Mar 2004 - Albidon Limited

Albidon Limited (ALB) – An Advanced Nickel – PGM float in Southern Africa

  • The IPO Offer : Albidon Limited (ALB) offered a subscription of 20m shares at 50c to raise up to A$10m in an AIM listing and an additional 10m shares at 50c to raise up to A$5m in an ASX listing at the same time (the minimum subscription is 20m to raise $10m). ALB’s IPO is to develop its existing portfolio of relatively advanced nickel - PGM exploration projects in Eastern and Southern Africa, and copper-gold & zinc-oxide projects in North Africa.
  • Albidon have delineated an “S” shaped Ni-PGM sulphide trend through Eastern and Southern Africa which can be correlated with the global “Grenville Trend”. The “Grenville Trend” is based on a comparison with the host rocks of Voisey Bay in the Middle Proterozoic – a geological era well known for hosting a number of the world’s famous metallogenic provinces. ALB’s Ni-PGM sulphide trend starts at Barrick/Falconbridge’s Kabanga Nickel project in Tanzania, and passes through Malawi and Zambia before reaching the Tati area of Botswana.
  • ALB have established a number of projects along the trend and explored them to some degree since 2000 to result in projects that range in maturity from delineated resources through drill-ready to almost virgin ground. The most advanced project is Munali, about 60km south of Lusaka in Zambia which has an existing resource over its SE corner, (that may still require further interpretation) with encouraging intersections such as 15.5m (~7m true width) at 2.1%Ni and 2.6g/t PGM.
  • There are three joint ventures namely with Gallery Gold in the Tati Ni-PGM region of Botswana (which has aeromag completed and delineated targets), with WMC Resources over Mpemba Ni-PGM in Malawi, and with BHP Billiton over Trozza (Zn) in Tunisia. Munali Ni-PGM has also been a joint venture, with the Lion Selection Group’s African Lion Limited, who is the major shareholder in Albidon.
  • ALB also has a copper-gold project and zinc project in Tunisia, which like the other targeted project areas was delineated on the basis of adequate infrastructure, relative political stability, attractive fiscal regimes and demonstrated geological prospectivity.

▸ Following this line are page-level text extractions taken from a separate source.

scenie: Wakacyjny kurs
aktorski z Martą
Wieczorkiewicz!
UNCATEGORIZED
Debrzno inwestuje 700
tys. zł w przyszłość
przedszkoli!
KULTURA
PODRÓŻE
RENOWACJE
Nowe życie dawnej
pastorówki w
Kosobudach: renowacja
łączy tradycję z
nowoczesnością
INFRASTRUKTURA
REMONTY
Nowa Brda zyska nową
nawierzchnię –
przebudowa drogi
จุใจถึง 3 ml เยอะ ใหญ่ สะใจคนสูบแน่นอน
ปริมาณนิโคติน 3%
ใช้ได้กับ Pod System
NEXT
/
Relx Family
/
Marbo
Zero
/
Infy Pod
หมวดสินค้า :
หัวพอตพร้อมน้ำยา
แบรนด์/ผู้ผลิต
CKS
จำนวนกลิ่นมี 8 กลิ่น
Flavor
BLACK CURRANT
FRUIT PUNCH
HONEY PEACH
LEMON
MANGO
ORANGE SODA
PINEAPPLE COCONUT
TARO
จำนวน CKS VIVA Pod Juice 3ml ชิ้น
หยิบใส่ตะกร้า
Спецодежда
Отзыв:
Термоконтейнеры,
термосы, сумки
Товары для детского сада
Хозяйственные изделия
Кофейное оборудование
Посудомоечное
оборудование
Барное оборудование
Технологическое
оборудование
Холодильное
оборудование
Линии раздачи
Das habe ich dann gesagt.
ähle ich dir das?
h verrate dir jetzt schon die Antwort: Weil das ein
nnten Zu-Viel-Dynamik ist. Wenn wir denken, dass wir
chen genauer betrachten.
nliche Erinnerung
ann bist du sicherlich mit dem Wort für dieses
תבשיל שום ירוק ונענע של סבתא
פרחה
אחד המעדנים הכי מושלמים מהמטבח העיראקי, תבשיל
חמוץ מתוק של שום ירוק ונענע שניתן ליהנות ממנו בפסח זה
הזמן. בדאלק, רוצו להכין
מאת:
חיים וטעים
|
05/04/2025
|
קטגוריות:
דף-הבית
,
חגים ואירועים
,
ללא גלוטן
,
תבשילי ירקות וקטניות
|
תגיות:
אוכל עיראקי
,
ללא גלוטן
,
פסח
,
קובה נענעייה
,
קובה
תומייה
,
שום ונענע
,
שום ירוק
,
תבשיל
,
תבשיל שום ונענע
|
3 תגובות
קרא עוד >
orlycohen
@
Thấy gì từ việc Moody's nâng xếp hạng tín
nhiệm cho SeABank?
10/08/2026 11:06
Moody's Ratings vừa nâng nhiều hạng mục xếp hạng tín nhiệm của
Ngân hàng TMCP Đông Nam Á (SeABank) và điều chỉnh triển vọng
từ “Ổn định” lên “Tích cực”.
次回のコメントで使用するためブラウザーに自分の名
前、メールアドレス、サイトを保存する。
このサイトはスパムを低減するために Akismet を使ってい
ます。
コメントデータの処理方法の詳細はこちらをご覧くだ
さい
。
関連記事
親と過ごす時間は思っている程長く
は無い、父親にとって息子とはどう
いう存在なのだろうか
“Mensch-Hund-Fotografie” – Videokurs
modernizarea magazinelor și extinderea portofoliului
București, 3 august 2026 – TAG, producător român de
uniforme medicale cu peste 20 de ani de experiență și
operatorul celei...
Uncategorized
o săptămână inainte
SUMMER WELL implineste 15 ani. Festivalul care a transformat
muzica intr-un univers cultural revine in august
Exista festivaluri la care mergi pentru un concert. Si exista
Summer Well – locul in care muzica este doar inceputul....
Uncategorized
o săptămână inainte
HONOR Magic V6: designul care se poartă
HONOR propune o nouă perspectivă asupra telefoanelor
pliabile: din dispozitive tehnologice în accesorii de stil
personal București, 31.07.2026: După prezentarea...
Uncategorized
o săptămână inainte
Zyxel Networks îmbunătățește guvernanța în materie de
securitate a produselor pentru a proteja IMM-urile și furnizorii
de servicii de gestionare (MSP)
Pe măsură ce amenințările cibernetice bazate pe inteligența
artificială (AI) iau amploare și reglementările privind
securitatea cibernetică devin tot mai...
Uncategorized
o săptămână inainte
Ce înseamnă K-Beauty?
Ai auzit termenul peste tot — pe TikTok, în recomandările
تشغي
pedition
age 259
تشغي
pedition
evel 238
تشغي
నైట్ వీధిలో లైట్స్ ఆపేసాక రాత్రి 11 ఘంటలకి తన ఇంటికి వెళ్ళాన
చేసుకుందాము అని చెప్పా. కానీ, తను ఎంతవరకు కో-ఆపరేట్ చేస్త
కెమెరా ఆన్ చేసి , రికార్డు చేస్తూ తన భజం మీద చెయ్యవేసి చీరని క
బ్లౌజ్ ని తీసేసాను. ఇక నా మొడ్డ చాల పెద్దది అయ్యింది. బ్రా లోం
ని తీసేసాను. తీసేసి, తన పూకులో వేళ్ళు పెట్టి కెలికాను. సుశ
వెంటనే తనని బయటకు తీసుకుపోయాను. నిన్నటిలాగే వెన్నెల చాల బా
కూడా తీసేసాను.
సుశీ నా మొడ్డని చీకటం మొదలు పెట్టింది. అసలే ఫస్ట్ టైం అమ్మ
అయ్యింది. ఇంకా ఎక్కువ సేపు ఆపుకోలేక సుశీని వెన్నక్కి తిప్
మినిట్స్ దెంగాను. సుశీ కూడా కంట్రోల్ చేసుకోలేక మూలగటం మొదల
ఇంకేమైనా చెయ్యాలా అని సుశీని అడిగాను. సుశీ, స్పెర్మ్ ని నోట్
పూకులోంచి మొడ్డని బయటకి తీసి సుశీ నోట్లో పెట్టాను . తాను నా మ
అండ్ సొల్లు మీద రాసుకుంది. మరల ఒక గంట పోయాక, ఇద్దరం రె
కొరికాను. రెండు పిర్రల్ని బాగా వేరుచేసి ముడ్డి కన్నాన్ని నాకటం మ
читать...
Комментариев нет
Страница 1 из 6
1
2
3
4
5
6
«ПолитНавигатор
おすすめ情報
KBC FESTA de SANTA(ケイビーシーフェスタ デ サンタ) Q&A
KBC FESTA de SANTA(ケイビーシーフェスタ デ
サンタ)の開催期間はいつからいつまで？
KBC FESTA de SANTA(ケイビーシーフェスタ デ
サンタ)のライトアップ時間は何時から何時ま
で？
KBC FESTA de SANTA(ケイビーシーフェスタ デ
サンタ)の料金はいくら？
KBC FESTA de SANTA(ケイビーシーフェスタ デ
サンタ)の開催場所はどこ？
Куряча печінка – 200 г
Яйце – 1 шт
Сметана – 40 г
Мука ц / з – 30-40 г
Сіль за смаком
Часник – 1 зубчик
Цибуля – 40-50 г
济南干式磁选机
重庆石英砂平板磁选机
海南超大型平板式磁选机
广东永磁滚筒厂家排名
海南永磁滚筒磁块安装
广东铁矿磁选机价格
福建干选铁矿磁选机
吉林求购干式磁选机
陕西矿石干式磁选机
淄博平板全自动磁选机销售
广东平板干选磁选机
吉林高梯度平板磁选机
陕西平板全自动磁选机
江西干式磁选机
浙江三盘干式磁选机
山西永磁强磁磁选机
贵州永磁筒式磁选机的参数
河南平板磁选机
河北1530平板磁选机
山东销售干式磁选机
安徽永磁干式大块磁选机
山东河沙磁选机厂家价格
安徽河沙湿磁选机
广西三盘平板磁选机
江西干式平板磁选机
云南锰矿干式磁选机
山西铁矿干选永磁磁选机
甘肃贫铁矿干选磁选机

Apr 2004 - Sino Gold Limited

Sino Gold Limited (SGX) – Bringing Jinfeng into Production at 200,000ozpa

  • Sino Gold currently has two main projects in Central China, being its Jianchaling operating gold mine in the Shaanxi Province and its Jinfeng project in Guizhou Province. There are a number of other projects mainly in Northern China that are at various stages of acquisition and exploration.
  • Jianchaling has been winding down from 100,000ozpa in 2002 to possibly only 50,000oz in CY2004. Extensions to its life and potential increases to its production appear to be almost certain with 5 gold target areas being explored, however, at this stage their eventual actual outcome is almost impossible to predict.
  • Jinfeng is in the process of completing its feasibility study, which with over 3moz in resources and extensions to the stratabound mineralisation with intersections up to 59m @ 8.6g/t infers that board approval should be a formality. Gold production is expected to commence in early 2006 and build up to 200,000ozpa during that year.
  • Apart from potential success and ultimate production in its other joint venture projects in Shandong Province with Gold Fields, and over White Mountain in Jilin Province, SGX is at the negotiation stage in its “China Review Project” to obtain one or more joint venture agreements on non-refractory (free milling) gold projects that could be finalised in 2004, and which could then be brought into production.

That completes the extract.